Looking at the Bohemian Melbourne exhibition at the State Library of Victoria brought several ideas that I had been thinking about into sharper focus. “Artist, rebel, hippie, hipster?” reads the subtitle of the exhibition, given that I have been some kind of bohemian in Melbourne for all my adult life and that I have encountered some of the subjects of this exhibition, I have a lot of thoughts and there are several hyperlinks to previous blog post.

Vali Myers in her studio in the Nicholas Building, Liz Ham, 1997

Vali Myers in her studio in the Nicholas Building, Liz Ham, 1997

Firstly, it is not necessary to be a bohemian to be an artist and I pity to fool that thinks that it is sufficient.

Whatever a bohemian is, it is definitely a biographical genre, frequently autobiographical, and often exists in a multimedia format, even before the idea of multimedia. It is a story about a person who is outside of conventional society.

In Richard Miller’s book Bohemia, the Protculture, Then and Now (Nelson-Hall, 1977, Chicago) Miller distinguishes between the wealth and the poverty models of bohemian life exemplified by Doyenné and Murger respectively. He also distinguishes between bohemians on the basis of class background and political attitudes, something that Bohemian Melbourne neglected to emphasise, mixing and right wing bohemians, Percy Grainger being the epitome of a right wing radical. (See my post on the Grainger Museum.)

I believe that understanding bohemians would be helped with a better understanding of demographics and the sociology of different sizes of populations.
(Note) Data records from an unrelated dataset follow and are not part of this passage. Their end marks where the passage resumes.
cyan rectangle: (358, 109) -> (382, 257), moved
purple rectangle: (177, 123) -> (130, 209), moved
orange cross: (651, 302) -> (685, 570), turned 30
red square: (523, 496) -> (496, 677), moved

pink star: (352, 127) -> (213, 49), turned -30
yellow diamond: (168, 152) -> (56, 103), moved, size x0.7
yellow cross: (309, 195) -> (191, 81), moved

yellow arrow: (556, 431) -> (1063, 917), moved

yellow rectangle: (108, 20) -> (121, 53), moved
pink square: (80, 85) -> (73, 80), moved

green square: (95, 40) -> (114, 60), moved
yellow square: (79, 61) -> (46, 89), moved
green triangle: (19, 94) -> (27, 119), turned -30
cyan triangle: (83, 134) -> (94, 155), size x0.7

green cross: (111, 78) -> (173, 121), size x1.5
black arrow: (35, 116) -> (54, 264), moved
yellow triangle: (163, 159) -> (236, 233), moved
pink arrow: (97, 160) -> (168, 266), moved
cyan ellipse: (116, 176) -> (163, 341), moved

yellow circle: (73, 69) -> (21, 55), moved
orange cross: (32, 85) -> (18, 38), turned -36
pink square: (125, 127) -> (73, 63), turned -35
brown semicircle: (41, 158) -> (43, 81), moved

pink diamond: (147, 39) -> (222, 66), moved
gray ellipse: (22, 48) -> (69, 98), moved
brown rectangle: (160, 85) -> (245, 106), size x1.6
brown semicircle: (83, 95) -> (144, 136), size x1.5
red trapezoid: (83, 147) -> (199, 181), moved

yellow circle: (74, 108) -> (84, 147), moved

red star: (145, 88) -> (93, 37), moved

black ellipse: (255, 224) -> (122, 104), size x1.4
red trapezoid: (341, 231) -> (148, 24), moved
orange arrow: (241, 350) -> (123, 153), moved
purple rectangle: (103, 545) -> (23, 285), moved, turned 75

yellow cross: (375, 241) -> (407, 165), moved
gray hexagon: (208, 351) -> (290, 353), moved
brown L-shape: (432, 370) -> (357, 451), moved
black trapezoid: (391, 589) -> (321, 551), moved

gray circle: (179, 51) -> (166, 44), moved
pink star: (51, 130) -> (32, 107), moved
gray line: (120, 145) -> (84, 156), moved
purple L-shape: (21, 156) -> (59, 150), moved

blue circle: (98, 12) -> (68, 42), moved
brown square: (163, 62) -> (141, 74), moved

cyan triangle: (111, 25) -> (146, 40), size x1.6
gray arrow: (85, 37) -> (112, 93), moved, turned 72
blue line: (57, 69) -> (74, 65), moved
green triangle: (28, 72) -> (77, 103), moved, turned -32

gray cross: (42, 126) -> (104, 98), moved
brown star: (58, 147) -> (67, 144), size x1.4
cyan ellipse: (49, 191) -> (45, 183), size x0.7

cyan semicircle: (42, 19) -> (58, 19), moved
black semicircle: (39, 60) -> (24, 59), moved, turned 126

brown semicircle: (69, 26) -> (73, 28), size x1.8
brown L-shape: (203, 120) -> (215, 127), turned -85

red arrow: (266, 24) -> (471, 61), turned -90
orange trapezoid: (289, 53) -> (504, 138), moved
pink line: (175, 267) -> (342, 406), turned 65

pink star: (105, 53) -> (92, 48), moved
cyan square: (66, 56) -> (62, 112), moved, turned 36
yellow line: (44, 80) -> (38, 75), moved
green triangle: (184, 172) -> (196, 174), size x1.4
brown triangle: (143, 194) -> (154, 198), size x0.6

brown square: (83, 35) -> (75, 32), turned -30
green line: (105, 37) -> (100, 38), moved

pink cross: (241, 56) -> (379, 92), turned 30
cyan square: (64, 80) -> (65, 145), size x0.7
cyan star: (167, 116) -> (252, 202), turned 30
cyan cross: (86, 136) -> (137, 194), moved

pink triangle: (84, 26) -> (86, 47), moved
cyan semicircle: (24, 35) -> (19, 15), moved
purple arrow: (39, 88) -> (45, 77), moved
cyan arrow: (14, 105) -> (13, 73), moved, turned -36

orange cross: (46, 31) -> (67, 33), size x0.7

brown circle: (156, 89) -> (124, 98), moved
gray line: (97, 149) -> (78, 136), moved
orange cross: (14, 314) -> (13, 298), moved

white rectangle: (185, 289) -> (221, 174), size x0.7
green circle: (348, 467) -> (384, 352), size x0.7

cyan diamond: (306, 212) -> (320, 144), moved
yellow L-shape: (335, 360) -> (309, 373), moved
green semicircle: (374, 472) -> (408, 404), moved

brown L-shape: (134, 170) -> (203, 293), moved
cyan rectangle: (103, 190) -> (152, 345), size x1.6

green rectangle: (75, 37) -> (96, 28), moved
For if x% of the population are bohemians and the population of a city is 100,000 will bohemian behaviour change when it is 1,000,000? Will it change again when the population reaches 5,000,000?

Bohemian Melbourne reminded me that art styles are in reality clubs, exclusive groups based not so much on a logic of stylistic similarity but membership. Melbourne’s early art history was established around clubs. Some like Buonarotti Club, The Cannibal Club, Savages Club were bohemian. Others like, Stray Leaves, the Victorian Academy of Arts and the Contemporary Art Society of Victoria were not. The first of these was the Victoria Fine Arts Society established in 1853, it last four years until 1857. In 1874 the Victorian Artists Society was established and still continues today (see my post on Zombie Artists).

Like most gangs these clubs defend their members and their territory, be that territory intellectual, as in Surrealism or geographic, as in the Cabal of Naples. Artist colonies, residences or even restaurants, like Montsalvat or Heide, can be the nexus of the group’s activities. (see my post on Montsalvat)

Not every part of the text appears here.